Engineering Contradictions & Design Principles
Engineering Contradiction Analysis
1Reliability
If caller blacklisting or whitelisting is used to detect scam callers, then detection capability is provided, but it can be evaded by scammers using advanced calling technologies
Solution Approach 1:
The system performs preliminary actions by answering the call and engaging the caller in conversation before the subscriber receives the call. The conversational agent analyzes caller responses in real-time to detect scam indicators, allowing the system to identify and block scam callers before they can reach the subscriber, thereby improving detection reliability while maintaining adaptability against evolving scam techniques.
2Measurement precision
If the subscriber answers the phone call to determine whether it is a nuisance phone call, then detection accuracy is improved, but the burden and exposure to unwanted calls increases
Solution Approach 1:
The system introduces a conversational agent as an intermediary between the subscriber and the caller. The agent answers calls, engages in conversation, and analyzes caller responses to detect scam indicators. This intermediary performs the detection function that would otherwise require the subscriber to answer and evaluate the call themselves, thereby maintaining detection accuracy while eliminating the burden and exposure to unwanted calls.
3Reliability
If a conversational agent engages callers in simulated conversation to detect scams, then protection effectiveness is improved, but system complexity increases
Solution Approach 1:
The conversational agent is designed to autonomously engage callers in conversation and self-evaluate their responses against known scam indicators. The system automatically detects scam patterns, makes determination decisions, and blocks suspicious calls without requiring manual intervention or complex external analysis systems, thereby improving protection effectiveness while managing system complexity through self-service automation.
Data Source
AI summary
Systems and methods for detecting indications of a scam caller are disclosed. Call data, such as call audio, is received and used to create a training dataset.
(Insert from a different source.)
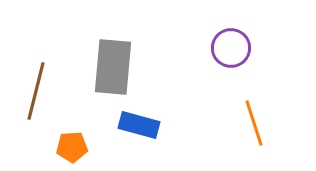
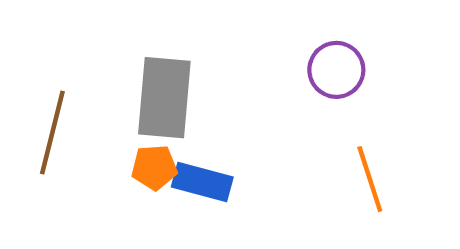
orange pentagon: (72, 147) -> (154, 167), moved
Using the training dataset, a machine learning model is trained to detect indications of a scam caller in a phone call. An Interactive Voice Response (IVR) model is trained or configured, using voice samples of speech of a subscriber of a telecommunications service provider, to simulate speech and conversation of the subscriber. A conversational agent is generated using the IVR model and the trained machine learning model. The conversational agent receives a phone call, engages a caller in simulated conversation, and detects indications of whether the caller is a likely scam caller. If the caller is determined to be a likely scam caller, an alert can be generated and/or the call can be disconnected.